The whole female half of the Legion of Superheroes was stripped nearly naked, leaving most of the boys (some did get similarly tasteless makeovers) in their old sixties uniforms; the visual effect was blatantly to turn the Legion - originally meant as the superhero version of a children's neighbourhood club,

with its clubhouse and secret decoder ring - into a visual image of a brothel with its customers. Steve Bissette said in an interview that Joe Kubert, his teacher, once showed him a piece of Legion artwork from this period in which the artist had amused himself, God forgive him, by filling panel after panel with people copulating or performing sex acts, expecting the inker to correct it; Kubert, the oldest of old pros and not a man to be shocked by little things, was disgusted. Marvel comics followed suit, contributing its own charmless variation in Killraven, a hero supposedly based on one of the greatest science fiction novels of all time, and designed to look like a homosexual stage show performer.

His uniform - a skintight, deeply slashed V-shape hinging on the crotch, and again those thigh boots - would have made the Village People blush, and it was designed, I believe, by Neal Adams!

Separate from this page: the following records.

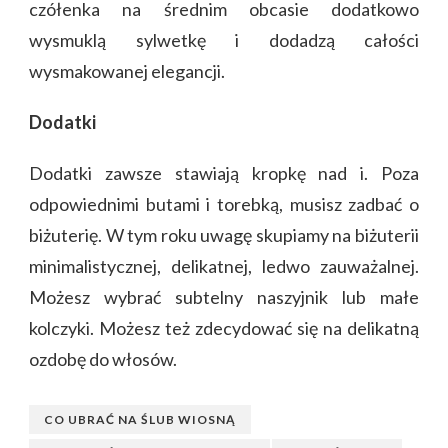
czółenka na średnim obcasie dodatkowo
wysmuklą sylwetkę i dodadzą całości
wysmakowanej elegancji.
Dodatki
Dodatki zawsze stawiają kropkę nad i. Poza
odpowiednimi butami i torebką, musisz zadbać o
biżuterię. W tym roku uwagę skupiamy na biżuterii
minimalistycznej, delikatnej, ledwo zauważalnej.
Możesz wybrać subtelny naszyjnik lub małe
kolczyki. Możesz też zdecydować się na delikatną
ozdobę do włosów.
CO UBRAĆ NA ŚLUB WIOSNĄ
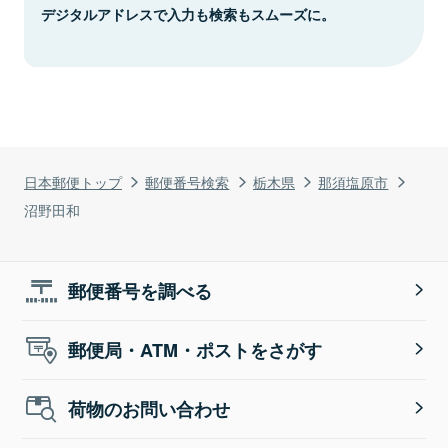
デジタルアドレスで入力も検索もスムーズに。
日本郵便トップ
郵便番号検索
栃木県
那須塩原市
沼野田和
郵便番号を調べる
郵便局・ATM・ポストをさがす
荷物のお問い合わせ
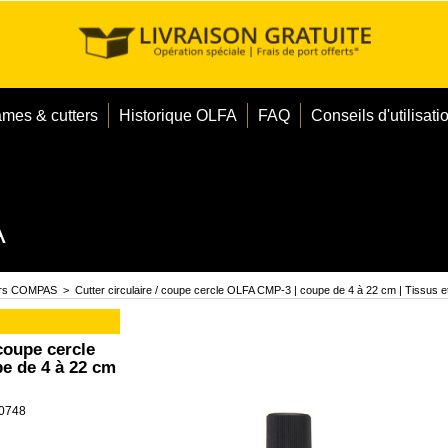
ames & cutters
Historique OLFA
FAQ
Conseils d'utilisati
A
ers COMPAS
>
Cutter circulaire / coupe cercle OLFA CMP-3 | coupe de 4 à 22 cm | Tissus et 
 coupe cercle
e de 4 à 22 cm
0748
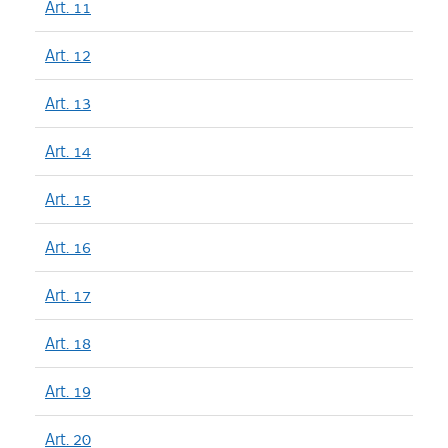
Art. 11
Art. 12
Art. 13
Art. 14
Art. 15
Art. 16
Art. 17
Art. 18
Art. 19
Art. 20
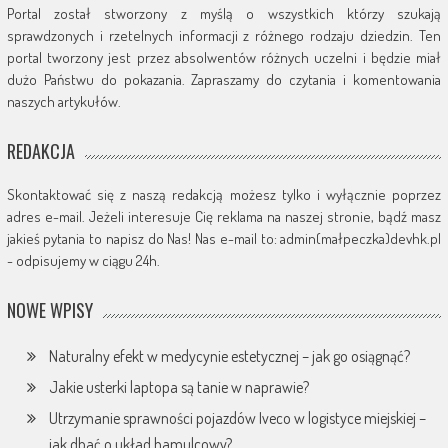
Portal został stworzony z myślą o wszystkich którzy szukają
sprawdzonych i rzetelnych informacji z różnego rodzaju dziedzin. Ten
portal tworzony jest przez absolwentów różnych uczelni i będzie miał
dużo Państwu do pokazania. Zapraszamy do czytania i komentowania
naszych artykułów.
REDAKCJA
Skontaktować się z naszą redakcją możesz tylko i wyłącznie poprzez
adres e-mail. Jeżeli interesuje Cię reklama na naszej stronie, bądź masz
jakieś pytania to napisz do Nas! Nas e-mail to: admin(małpeczka)devhk.pl
- odpisujemy w ciągu 24h.
NOWE WPISY
Naturalny efekt w medycynie estetycznej – jak go osiągnąć?
Jakie usterki laptopa są tanie w naprawie?
Utrzymanie sprawności pojazdów Iveco w logistyce miejskiej –
jak dbać o układ hamulcowy?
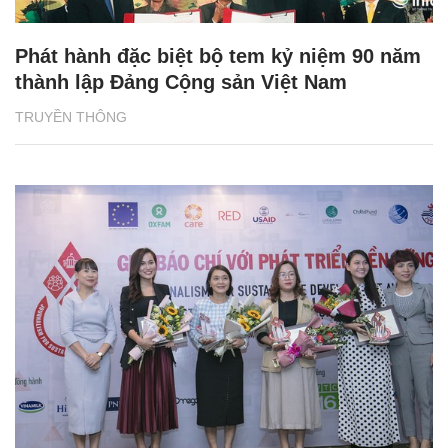
Phát hành đặc biệt bộ tem kỷ niệm 90 năm
thành lập Đảng Cộng sản Việt Nam
TRUYỀN THÔNG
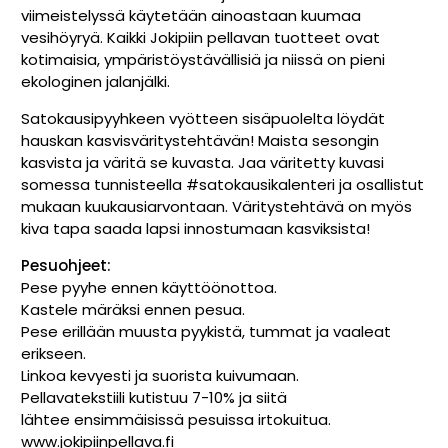
viimeistelyssä käytetään ainoastaan kuumaa
vesihöyryä. Kaikki Jokipiin pellavan tuotteet ovat
kotimaisia, ympäristöystävällisiä ja niissä on pieni
ekologinen jalanjälki.
Satokausipyyhkeen vyötteen sisäpuolelta löydät
hauskan kasvisväritystehtävän! Maista sesongin
kasvista ja väritä se kuvasta. Jaa väritetty kuvasi
somessa tunnisteella #satokausikalenteri ja osallistut
mukaan kuukausiarvontaan. Väritystehtävä on myös
kiva tapa saada lapsi innostumaan kasviksista!
Pesuohjeet:
Pese pyyhe ennen käyttöönottoa.
Kastele märäksi ennen pesua.
Pese erillään muusta pyykistä, tummat ja vaaleat
erikseen.
Linkoa kevyesti ja suorista kuivumaan.
Pellavatekstiili kutistuu 7-10% ja siitä
lähtee ensimmäisissä pesuissa irtokuitua.
www.jokipiinpellava.fi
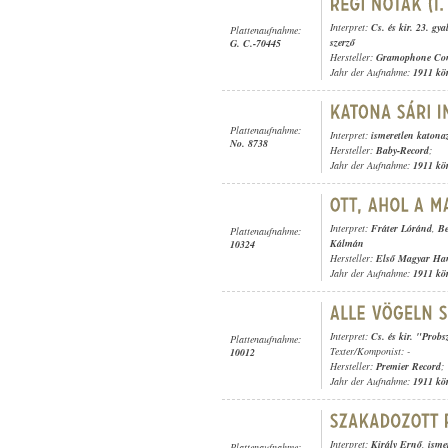
Interpret:
Cs. és kir. 23. gy
Plattenaufnahme:
szerző
G. C.-70445
Hersteller:
Gramophone Con
Jahr der Aufnahme:
1911 kö
Plattenaufnahme:
Interpret:
ismeretlen katona
No. 8738
Hersteller:
Baby-Record
;
Jahr der Aufnahme:
1911 kö
Interpret:
Fráter Lóránd
,
Be
Plattenaufnahme:
Kálmán
10324
Hersteller:
Első Magyar Ha
Jahr der Aufnahme:
1911 kö
Interpret:
Cs. és kir. "Probs
Plattenaufnahme:
Texter/Komponist: -
10012
Hersteller:
Premier Record
;
Jahr der Aufnahme:
1911 kö
Interpret:
Király Ernő
,
isme
Plattenaufnahme:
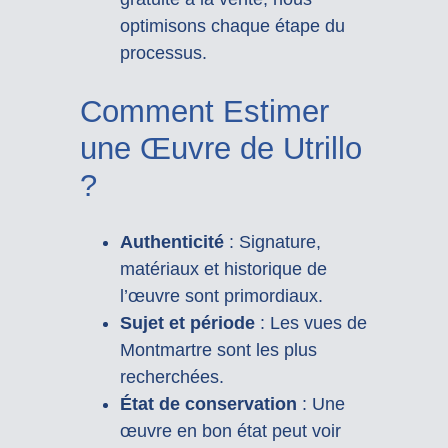
optimisons chaque étape du
processus.
Comment Estimer
une Œuvre de Utrillo
?
Authenticité
: Signature,
matériaux et historique de
l’œuvre sont primordiaux.
Sujet et période
: Les vues de
Montmartre sont les plus
recherchées.
État de conservation
: Une
œuvre en bon état peut voir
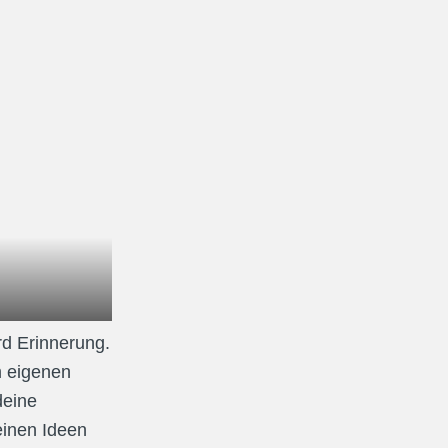
 Erinnerung. 
 eigenen 
eine 
inen Ideen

Mind you, that proved a mixed blessing; on the one hand, if the gay element had not been so obvious, the very great but very queenly artist Craig Russell would not have staid on the series so long; on the other hand, had he not, readers would not have suffered through the hideously pretentious writing of the wretched Don McGregor.

This was what was happening when we were teens. Since then things have done nothing but grow worse (look at the X-men franchise) and now a peculiarly contemptible and pathetically stupid brand of gay propaganda, which probably embarrasses intelligent homosexuals as much as it disgust me, has removed the last notion of heroism and common values from Marvel and DC's franchises. Anyone who wants to remember what heroes were like must go to the movies, or perhaps to the better TV animated shows.

But when I said that the stylistic dependency of superhero comics on porn had become obvious by about 1976, what I mean is that it goes back a long way further. And the name of the further is Wonder Woman. Let's not have any nostalgic nonsense; although writers and artists have tried for half a century to give her some sort of dignity and decency (most absurdly when they tried to make her into Modesty Blaise, about 197 1-2 or so), the character was laid out on a framework of bondage-submission and lesbian porn. In Charles Moulton's original stories, half-naked women went through an infinite amount of permutations on the catfight and bondage theme; and Moulton was a psychologist and knew what he was doing. Knew exactly what he was doing.




(He was also an appalling libertine who found two women willing to be his harem brides and abused his psychological competence convincing them to do so - something he may have imitated from Carl G.Jung.) And Moulton had been commissioned to do so by National Comics (later DC), who wanted something that channelled the contemporary idea of the pin-up, to sell to soldiers. This may not be quite as obvious as the contemporary treatment of Starfire, but it was porn, it was deliberately libidinous, it was objectifying women in the worst possible way, and it was there at the very start of the age of superheroes.

I think it is possible to make good superhero stories without sleaze. In fact, I think it improves their quality, and does not hurt sales.
But quality is something that editors and publishers have no control over; pornographic content is something they do. So, when they are looking for reliable sources of income, sooner or later they turn to porn.